In 1979 I met Bruce Burwell, a keyboard and guitar player, who taught me a lot about playing, and would later become my husband. We performed together for many years, touring all over the Northwestern U.S. including Canada and Alaska, as the duo “Gemini” and with other musicians in the form of bands and trios. I was able to hone my skills as a performer, a singer, a keyboard player and I played drums for a while. In the 1980’s, I took voice lessons for a while from a well known Seattle voice teacher named George Peckham, who really helped me save my voice when I had injured it. He got me back on track for performing. During those years, Bruce and I acquired some quality recording equipment and spent a lot of time writing and recording. I will always be grateful for the experience and knowledge gained through those years, even as the marriage dissolved.

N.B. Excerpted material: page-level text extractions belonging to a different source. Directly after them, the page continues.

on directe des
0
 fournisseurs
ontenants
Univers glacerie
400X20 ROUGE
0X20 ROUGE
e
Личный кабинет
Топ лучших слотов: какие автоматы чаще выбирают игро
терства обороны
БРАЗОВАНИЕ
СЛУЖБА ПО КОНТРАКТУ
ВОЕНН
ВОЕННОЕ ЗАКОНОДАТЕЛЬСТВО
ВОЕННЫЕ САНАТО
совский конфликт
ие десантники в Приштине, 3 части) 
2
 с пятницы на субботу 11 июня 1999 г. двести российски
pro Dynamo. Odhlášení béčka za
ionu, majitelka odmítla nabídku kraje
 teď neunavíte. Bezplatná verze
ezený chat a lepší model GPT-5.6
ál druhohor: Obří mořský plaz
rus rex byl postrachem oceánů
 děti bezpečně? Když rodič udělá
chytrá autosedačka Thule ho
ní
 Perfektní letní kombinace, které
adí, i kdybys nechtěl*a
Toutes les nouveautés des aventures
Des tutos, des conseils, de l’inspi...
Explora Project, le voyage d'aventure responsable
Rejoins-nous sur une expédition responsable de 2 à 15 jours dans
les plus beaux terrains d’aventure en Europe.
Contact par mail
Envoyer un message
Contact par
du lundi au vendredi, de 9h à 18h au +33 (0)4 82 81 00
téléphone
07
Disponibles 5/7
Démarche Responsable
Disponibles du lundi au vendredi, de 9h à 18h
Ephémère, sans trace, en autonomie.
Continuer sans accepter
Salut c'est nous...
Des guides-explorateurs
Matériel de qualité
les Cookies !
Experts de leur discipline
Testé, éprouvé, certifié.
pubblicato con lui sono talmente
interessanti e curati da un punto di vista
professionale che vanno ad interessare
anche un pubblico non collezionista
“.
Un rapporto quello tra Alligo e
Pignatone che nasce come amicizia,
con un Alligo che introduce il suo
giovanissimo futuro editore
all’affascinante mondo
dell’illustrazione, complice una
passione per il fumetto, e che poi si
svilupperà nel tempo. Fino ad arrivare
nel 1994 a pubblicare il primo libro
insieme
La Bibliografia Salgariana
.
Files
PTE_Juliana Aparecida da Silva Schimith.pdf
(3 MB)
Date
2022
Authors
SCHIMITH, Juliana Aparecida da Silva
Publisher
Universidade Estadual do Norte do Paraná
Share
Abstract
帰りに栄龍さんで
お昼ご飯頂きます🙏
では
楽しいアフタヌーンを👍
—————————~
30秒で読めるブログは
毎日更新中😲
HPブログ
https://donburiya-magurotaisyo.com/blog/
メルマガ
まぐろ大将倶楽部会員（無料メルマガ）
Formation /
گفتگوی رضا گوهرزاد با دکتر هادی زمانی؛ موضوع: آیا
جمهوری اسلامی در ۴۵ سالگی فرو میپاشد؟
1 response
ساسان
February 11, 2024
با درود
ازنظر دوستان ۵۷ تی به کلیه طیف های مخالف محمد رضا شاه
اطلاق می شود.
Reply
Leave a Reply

Life happens!
In 1993/1994 I had the privilege of playing in a Latin band called “Fulanito y su Maquina“. Once again I was going to school. This time it was in Latin music. I played Keyboards, Percussion, and sang background vocals. We performed in the greater Seattle area, including the Folk Life Festival. This too, was a wonderful experience.
In 1995 I started doing a solo act. It was a new challenge, after having worked with others for so many years. Fortunately, I was able to make it work for me. It felt good to know I could do it, but I still prefer working with someone else. I was happy when Roger called me to become part of Black Velvet. We’ve been playing together ever since, fell in love along the way and were married in 2002 in Scotland.

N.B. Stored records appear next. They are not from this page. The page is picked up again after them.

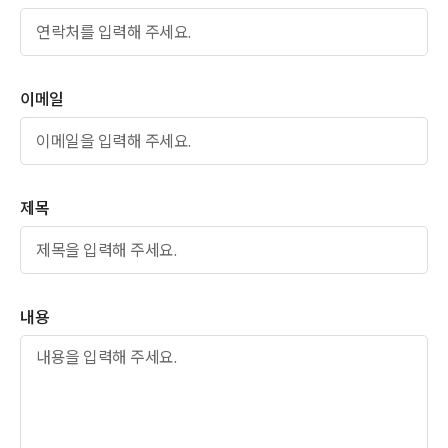
이메일
제목
내용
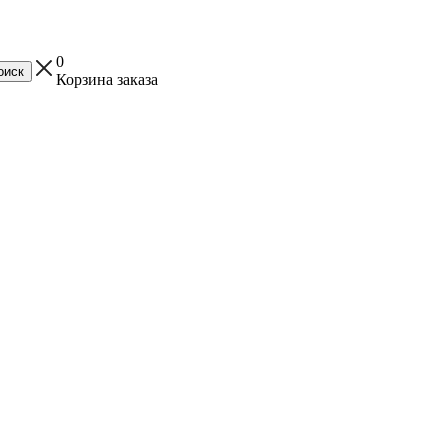
0
Корзина заказа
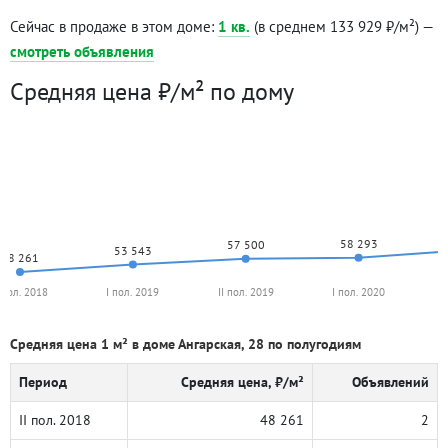
Сейчас в продаже в этом доме:
1 кв.
(в среднем 133 929 ₽/м²) —
смотреть объявления
Средняя цена ₽/м² по дому
58 293
57 500
53 543
48 261
I пол. 2018
I пол. 2019
II пол. 2019
I пол. 2020
Средняя цена 1 м² в доме Ангарская, 28 по полугодиям
Период
Средняя цена, ₽/м²
Объявлений
II пол. 2018
48 261
2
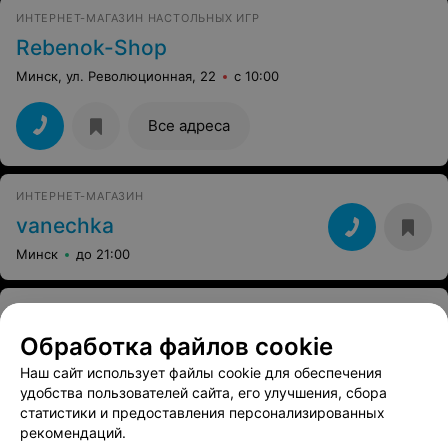
ИНТЕРНЕТ-МАГАЗИН НАСТОЛЬНЫХ ИГР
Rebenok-Shop
Минск, ул. Революционная, 22
с 10:00
Все адреса
ИНТЕРНЕТ-МАГАЗИН
vanechka
Минск
до 21:00
ИНТЕРНЕТ-МАГАЗИН
Hitzona
Обработка файлов cookie
Минск
Выходной
Наш сайт использует файлы cookie для обеспечения
удобства пользователей сайта, его улучшения, сбора
статистики и предоставления персонализированных
Все адреса
рекомендаций.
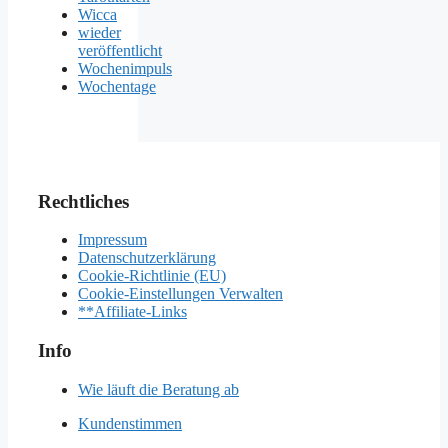
Wicca
wieder
veröffentlicht
Wochenimpuls
Wochentage
Rechtliches
Impressum
Datenschutzerklärung
Cookie-Richtlinie (EU)
Cookie-Einstellungen Verwalten
**Affiliate-Links
Info
Wie läuft die Beratung ab
Kundenstimmen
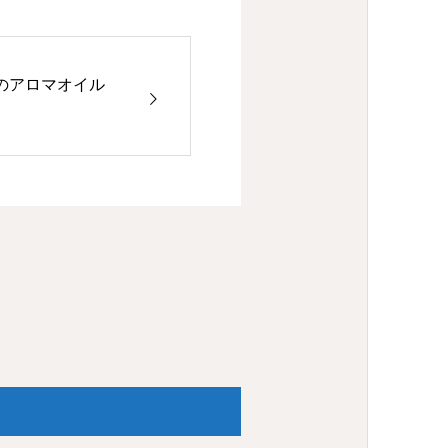
のアロマオイル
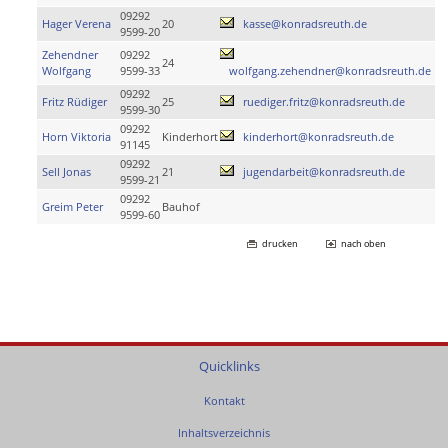
09292
Hager Verena
20
kasse@konradsreuth.de
9599-20
Zehendner
09292
24
Wolfgang
9599-33
wolfgang.zehendner@konradsreuth.de
09292
Fritz Rüdiger
25
ruediger.fritz@konradsreuth.de
9599-30
09292
Horn Viktoria
Kinderhort
kinderhort@konradsreuth.de
91145
09292
Sell Jonas
21
jugendarbeit@konradsreuth.de
9599-21
09292
Greim Peter
Bauhof
9599-60
drucken
nach oben
Quicklinks
Kontakt
Inhaltsverzeichnis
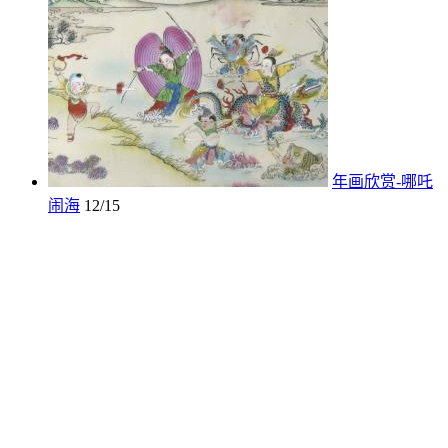
年画欣赏-哪吒
闹海
12/15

In Dec. of 2004 we finished recording our first original music C.D. called “Recollections“. It’s been a fun and interesting journey so far. On we go with optimism for the future.

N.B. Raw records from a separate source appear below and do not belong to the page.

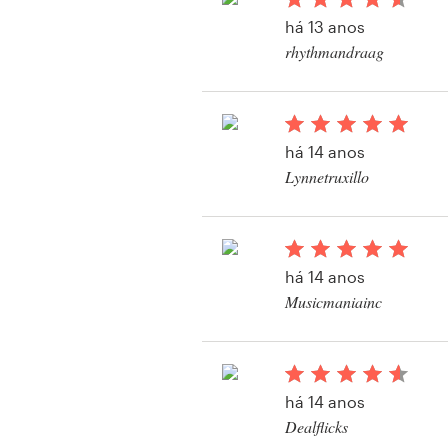
há 13 anos
rhythmandraag
Recursos
Visualizar seu concur
postal, flyer ou impr
Preços
há 14 anos
Torne-se um designer
Lynnetruxillo
Blog
há 14 anos
Musicmaniainc
Visualizar seu concur
postal, flyer ou impr
há 14 anos
Dealflicks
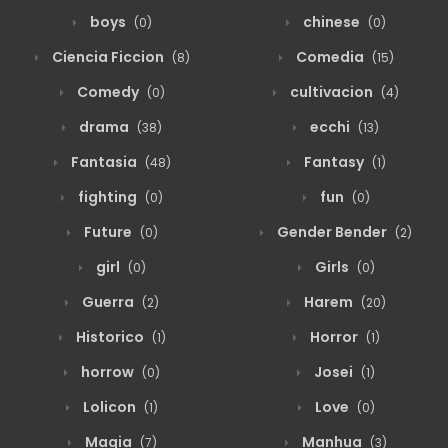
boys
chinese
(0)
(0)
Ciencia Ficcion
Comedia
(8)
(15)
Comedy
cultivacion
(0)
(4)
drama
ecchi
(38)
(13)
Fantasia
Fantasy
(48)
(1)
fighting
fun
(0)
(0)
Future
Gender Bender
(0)
(2)
girl
Girls
(0)
(0)
Guerra
Harem
(2)
(20)
Historico
Horror
(1)
(1)
horrow
Josei
(0)
(1)
Lolicon
Love
(1)
(0)
Magia
Manhua
(7)
(3)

The music business has its ups & downs, but it is, and has always been, something I need to do for me as a person. Fortunately, the audiences have enjoyed it as well. Playing and performing is therapy for those of us who are called to do so, and I still enjoy it. There is nothing like being into the music, on stage, while sharing with an audience. I believe I’m hooked for life!
Born in Ilford, Essex, England, Roger began playing guitar at the age of eleven, teaching himself to play the songs of The Shadows, a four piece instrumental group. Hank Marvin, the lead guitar player, was the envy of all the young guitar players of the early 60's.
The first group in Roger's musical career was called the Dunesiders, comprising of Roger, Norman Jackson, Colin Gee, Anthony Stone and Tony Carr. The group hailed from Blackpool, Lancashire and the boys played songs from a plethora of popular groups in the rapidly expanding pop music scene. Since there wasn't much popular sheet music in those days, Roger relates that all the songs had to be learned by ear, listening to the records over and over again. This kind of musical training laid a secure foundation for Roger's future in the music business.
As the Dunesiders matured musically and became old enough to drive, the group changed their name to the Top Katz. Equipped with an old van, with the group name plastered all over its side, they started to play for money at pubs and nightclubs. Their biggest claim to fame was appearing as a support band on the same bill as Cream, Peter Green's Fleetwood Mac and Amen Corner. This undoubtedly was the highlight of Rogers teenage years, carrying such memories as Eric Clapton spending ten minutes tuning his guitar on stage, while Ginger Baker sat drinking a bottle of Johnny Walker scotch behind his drum kit.
Roger's musical taste started to develop into rock and blues and was highly influenced by the playing of Peter Green and, of course, Eric "the God" Clapton, learning songs such as Black Magic Woman, Sunshine Of Your Love and tons more.
The Top Katz dissolved in the late 60's, having spent years learning the trade, each going their own way. Roger joined another band called The Method, continuing to play clubs up and down the north of England. On the academic side, Roger was studying for a degree in mechanical engineering.